• What the task requires
Go through the data below and return each line where the string "Routines" appears.

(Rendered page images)
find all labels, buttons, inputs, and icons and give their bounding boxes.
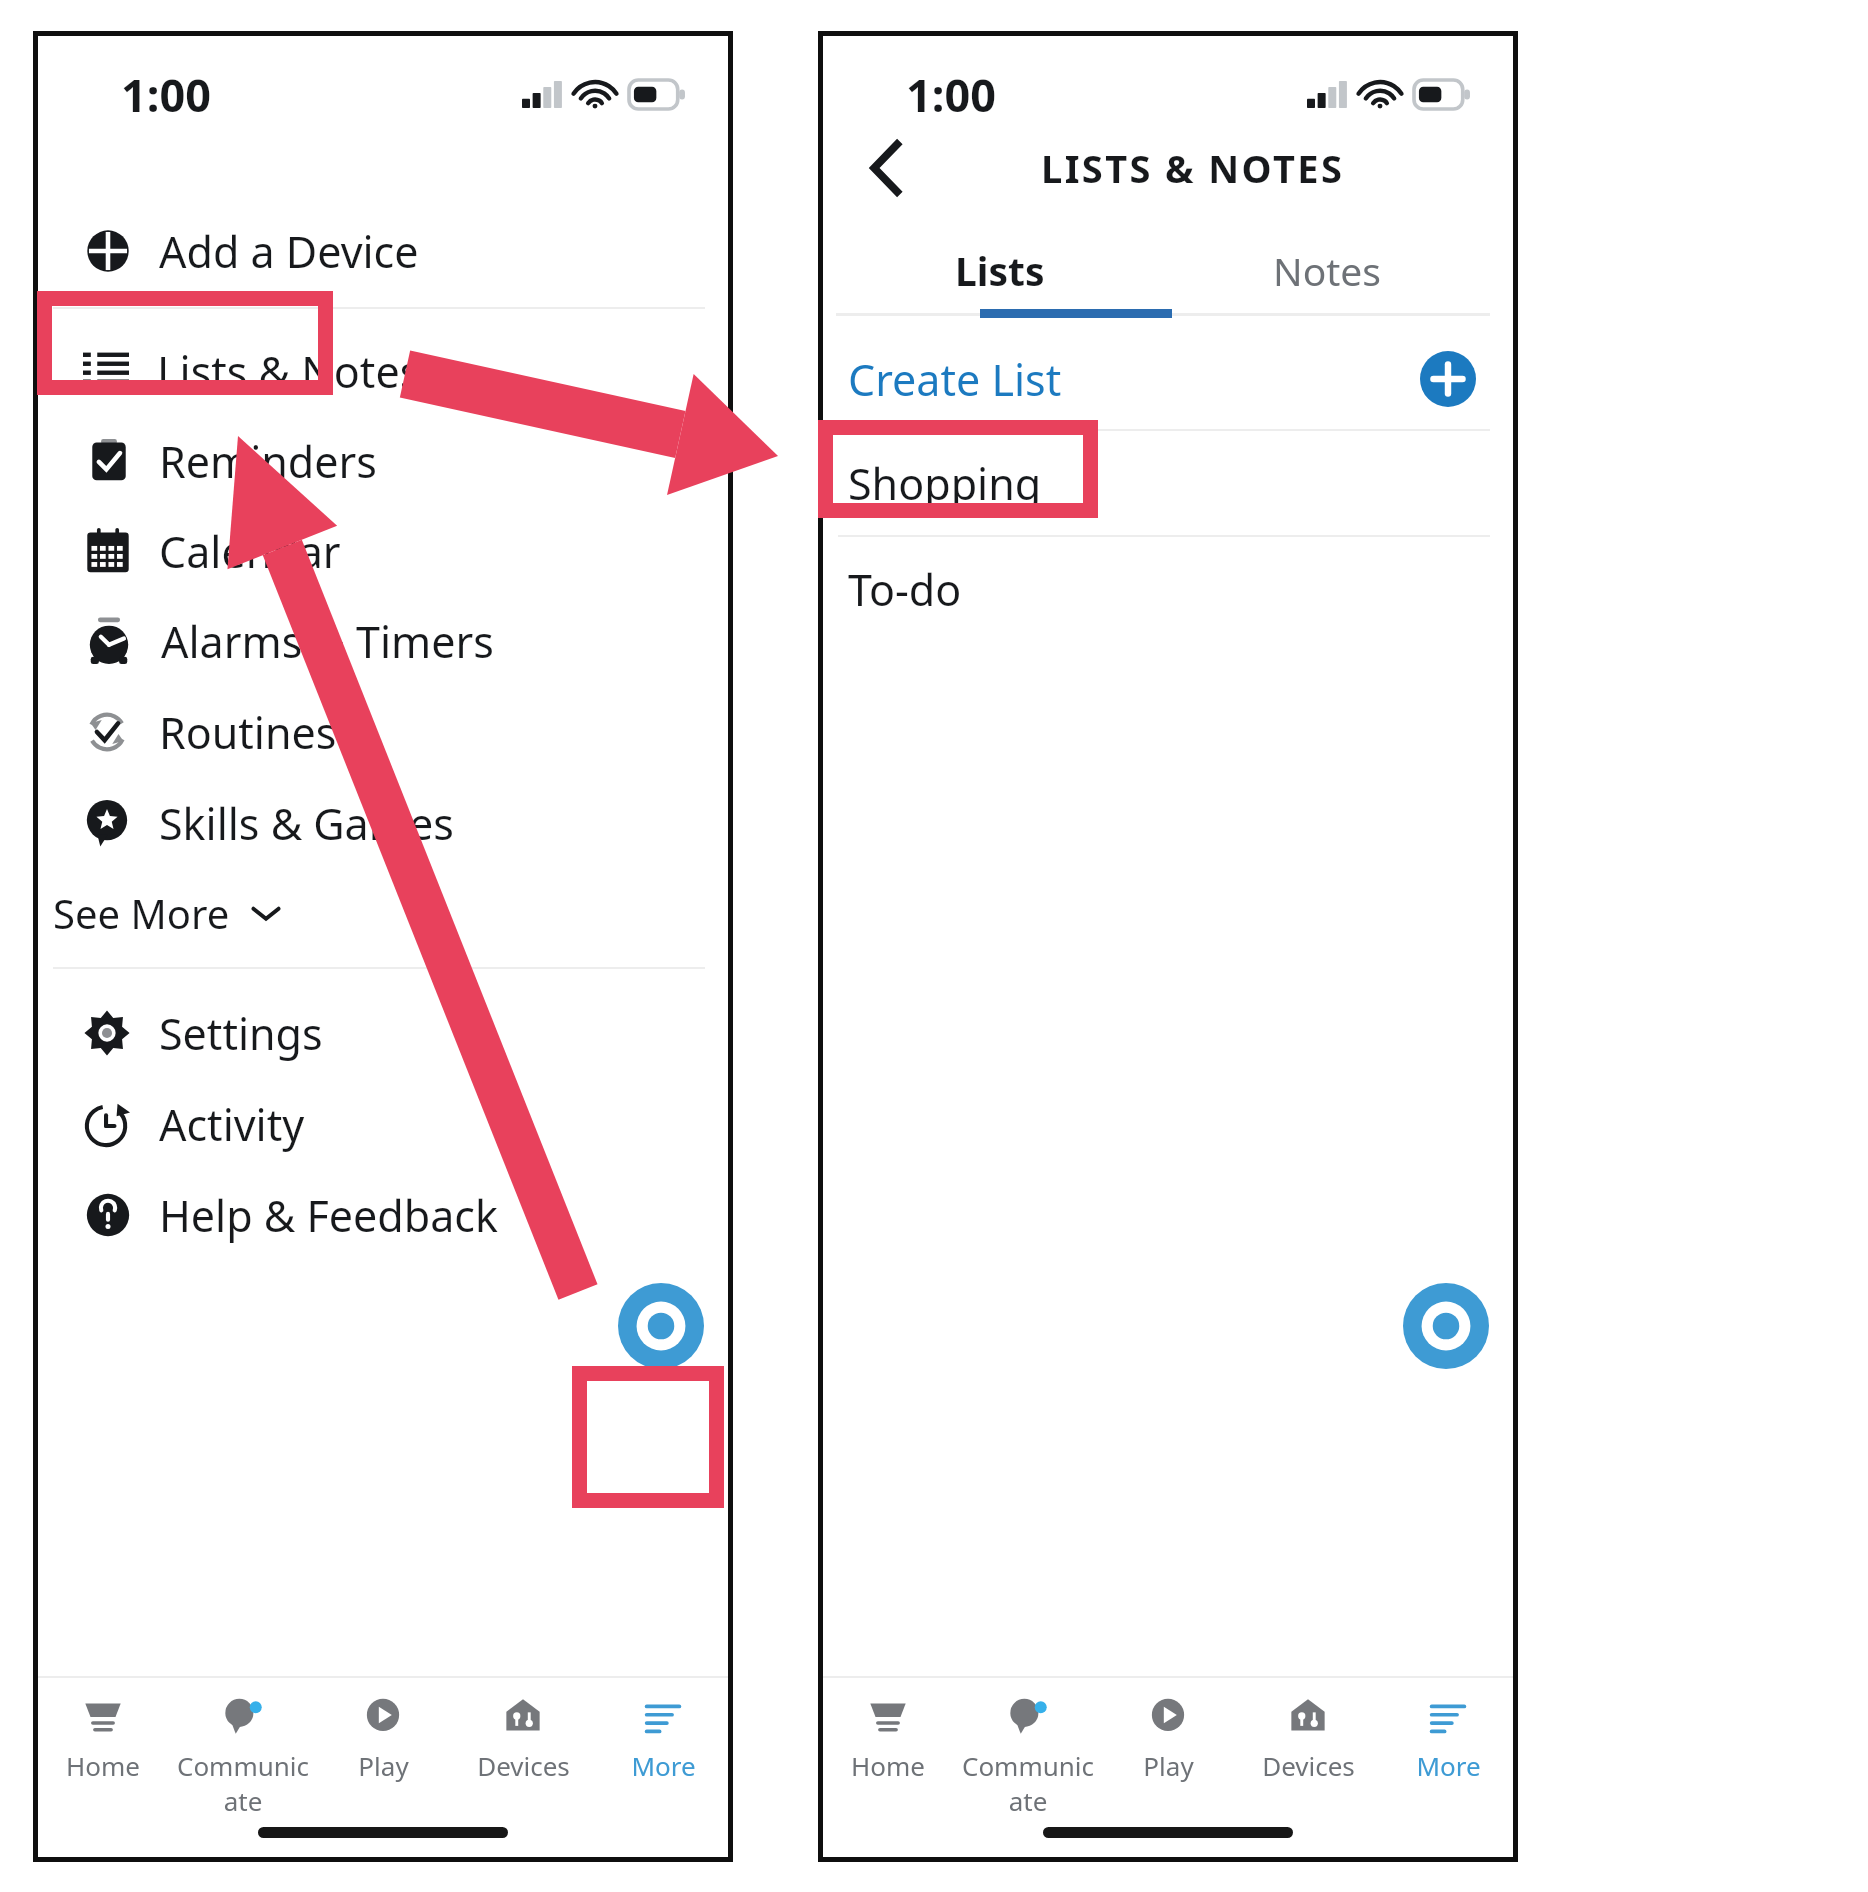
- button[interactable]: Routines: [33, 688, 723, 776]
- button[interactable]: Create List: [818, 331, 1508, 427]
- button[interactable]: Activity: [33, 1080, 723, 1168]
- staticText: Communicate: [173, 1748, 313, 1818]
- staticText: Home: [851, 1748, 925, 1783]
- button[interactable]: Communicate: [173, 1690, 313, 1820]
- button[interactable]: Home: [818, 1690, 958, 1820]
- staticText: Add a Device: [159, 222, 419, 281]
- staticText: Play: [1143, 1748, 1194, 1783]
- staticText: More: [1416, 1748, 1481, 1783]
- staticText: Create List: [848, 350, 1062, 409]
- staticText: See More: [53, 886, 230, 940]
- button[interactable]: Devices: [453, 1690, 593, 1820]
- button[interactable]: Communicate: [958, 1690, 1098, 1820]
- staticText: Devices: [477, 1748, 570, 1783]
- staticText: Lists & Notes: [157, 342, 421, 401]
- button[interactable]: Talk to Alexa: [1403, 1283, 1489, 1369]
- staticText: Devices: [1262, 1748, 1355, 1783]
- button[interactable]: Devices: [1238, 1690, 1378, 1820]
- button[interactable]: Back: [842, 125, 928, 211]
- button[interactable]: Skills & Games: [33, 779, 723, 867]
- staticText: Shopping: [848, 454, 1042, 513]
- staticText: LISTS & NOTES: [1041, 142, 1345, 194]
- staticText: 1:00: [121, 64, 211, 125]
- button[interactable]: More: [1378, 1690, 1518, 1820]
- staticText: Calendar: [159, 522, 341, 581]
- staticText: Routines: [159, 703, 337, 762]
- button[interactable]: Talk to Alexa: [618, 1283, 704, 1369]
- button[interactable]: To-do: [818, 537, 1508, 641]
- button[interactable]: Alarms & Timers: [33, 597, 723, 685]
- staticText: Settings: [159, 1004, 323, 1063]
- button[interactable]: More: [593, 1690, 733, 1820]
- button[interactable]: Calendar: [33, 507, 723, 595]
- staticText: Home: [66, 1748, 140, 1783]
- button[interactable]: Reminders: [33, 417, 723, 505]
- staticText: Notes: [1273, 244, 1381, 297]
- button[interactable]: Notes: [1163, 227, 1490, 313]
- button[interactable]: Home: [33, 1690, 173, 1820]
- staticText: Play: [358, 1748, 409, 1783]
- button[interactable]: Play: [313, 1690, 453, 1820]
- staticText: Activity: [159, 1095, 305, 1154]
- staticText: 1:00: [906, 64, 996, 125]
- staticText: Reminders: [159, 432, 377, 491]
- staticText: Communicate: [958, 1748, 1098, 1818]
- button[interactable]: Add a Device: [33, 207, 723, 295]
- button[interactable]: Shopping: [818, 431, 1508, 535]
- button[interactable]: See More: [53, 871, 353, 955]
- button[interactable]: Play: [1098, 1690, 1238, 1820]
- button[interactable]: Lists & Notes: [33, 327, 723, 415]
- button[interactable]: Settings: [33, 989, 723, 1077]
- staticText: Skills & Games: [159, 794, 454, 853]
- staticText: Lists: [955, 244, 1045, 297]
- staticText: To-do: [848, 560, 962, 619]
- staticText: Help & Feedback: [159, 1186, 498, 1245]
- button[interactable]: Help & Feedback: [33, 1171, 723, 1259]
- staticText: Alarms & Timers: [161, 612, 494, 671]
- button[interactable]: Lists: [836, 227, 1163, 313]
- staticText: More: [631, 1748, 696, 1783]
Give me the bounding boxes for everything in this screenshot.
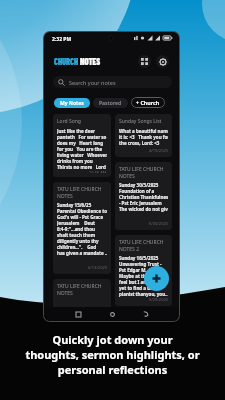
- button[interactable]: Lord Song: [53, 114, 111, 177]
- button[interactable]: Back: [139, 307, 153, 321]
- button[interactable]: Sunday Songs List: [115, 114, 172, 157]
- staticText: TATU LIFE CHURCH NOTES 2: [119, 239, 164, 252]
- staticText: Quickly jot down your thoughts, sermon h…: [25, 332, 200, 377]
- staticText: TATU LIFE CHURCH NOTES: [119, 166, 164, 179]
- button[interactable]: Recents: [71, 307, 85, 321]
- staticText: Search your notes: [69, 79, 116, 86]
- staticText: 2:32 PM: [52, 36, 72, 43]
- button[interactable]: TATU LIFE CHURCH NOTES: [115, 162, 172, 230]
- button[interactable]: Settings: [156, 55, 169, 68]
- button[interactable]: Pastored: [93, 98, 128, 108]
- staticText: Sunday 15/6/25 Parental Obedience to God…: [57, 202, 107, 256]
- staticText: Just like the deer panteth For water so …: [57, 128, 107, 170]
- staticText: 5/29/2025: [149, 297, 168, 302]
- button[interactable]: TATU LIFE CHURCH NOTES 2: [115, 235, 172, 306]
- staticText: Sunday 16/5/2025 Unwavering Trust - Pst …: [119, 255, 168, 297]
- button[interactable]: TATU LIFE CHURCH NOTES: [53, 279, 111, 314]
- staticText: Sunday 30/3/2025 Foundation of a Christi…: [119, 182, 168, 212]
- staticText: My Notes: [60, 100, 84, 107]
- button[interactable]: Grid view: [138, 55, 151, 68]
- staticText: 6/13/2025: [88, 265, 107, 270]
- staticText: CHURCH: [54, 56, 79, 66]
- button[interactable]: Search your notes: [53, 76, 172, 88]
- staticText: Lord Song: [57, 118, 81, 125]
- staticText: TATU LIFE CHURCH NOTES: [57, 186, 102, 199]
- button[interactable]: TATU LIFE CHURCH NOTES: [53, 182, 111, 274]
- staticText: TATU LIFE CHURCH NOTES: [57, 283, 102, 296]
- staticText: NOTES: [80, 56, 101, 66]
- staticText: Sunday Songs List: [119, 118, 162, 125]
- staticText: 10:56 AM: [89, 170, 107, 173]
- staticText: What a beautiful name it is: <3 Thank yo…: [119, 128, 168, 146]
- staticText: 5/30/2025: [149, 221, 168, 226]
- staticText: + Church: [136, 99, 160, 106]
- button[interactable]: Add note: [144, 266, 169, 291]
- staticText: Pastored: [99, 100, 122, 107]
- staticText: 4/19/2025: [149, 148, 168, 153]
- button[interactable]: Home: [105, 307, 119, 321]
- button[interactable]: + Church: [131, 97, 165, 108]
- button[interactable]: My Notes: [54, 98, 90, 108]
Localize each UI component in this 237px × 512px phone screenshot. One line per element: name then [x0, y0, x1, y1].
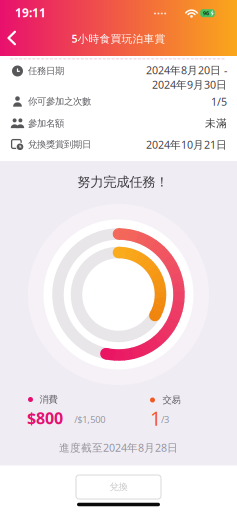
- staticText: 參加名額: [28, 118, 64, 129]
- button[interactable]: 兌換: [76, 475, 161, 499]
- staticText: 你可參加之次數: [28, 96, 91, 107]
- staticText: $800: [27, 407, 63, 429]
- staticText: 交易: [162, 394, 180, 406]
- staticText: 任務日期: [28, 65, 64, 77]
- staticText: 2024年8月20日 -: [146, 63, 227, 77]
- staticText: 96: [203, 10, 209, 17]
- staticText: 1: [150, 405, 161, 431]
- staticText: 5小時食買玩泊車賞: [72, 31, 166, 46]
- staticText: 19:11: [15, 4, 46, 20]
- button[interactable]: Back: [2, 28, 22, 48]
- staticText: 2024年9月30日: [152, 77, 227, 92]
- staticText: /3: [161, 413, 169, 426]
- staticText: 未滿: [205, 117, 227, 130]
- staticText: 努力完成任務！: [77, 174, 168, 190]
- staticText: 兌換獎賞到期日: [28, 139, 91, 150]
- staticText: 1/5: [211, 94, 227, 109]
- staticText: 消費: [40, 394, 58, 405]
- staticText: 2024年10月21日: [146, 137, 227, 152]
- staticText: 兌換: [110, 481, 128, 493]
- staticText: /$1,500: [74, 413, 105, 426]
- staticText: 進度截至2024年8月28日: [59, 440, 178, 455]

• Task response
- button[interactable]: Routines: [33, 688, 723, 776]
- staticText: Routines: [159, 703, 337, 762]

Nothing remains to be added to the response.